__ASSIGNED TASK__:
Every record must be reproduced exactly. Leave none out.

══ AVAILABLE DATA ══

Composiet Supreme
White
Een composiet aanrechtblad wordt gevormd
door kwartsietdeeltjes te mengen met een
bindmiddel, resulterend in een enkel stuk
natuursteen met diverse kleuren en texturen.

═══

__TASK RESPONSE__:
Composiet Supreme
White
Een composiet aanrechtblad wordt gevormd
door kwartsietdeeltjes te mengen met een
bindmiddel, resulterend in een enkel stuk
natuursteen met diverse kleuren en texturen.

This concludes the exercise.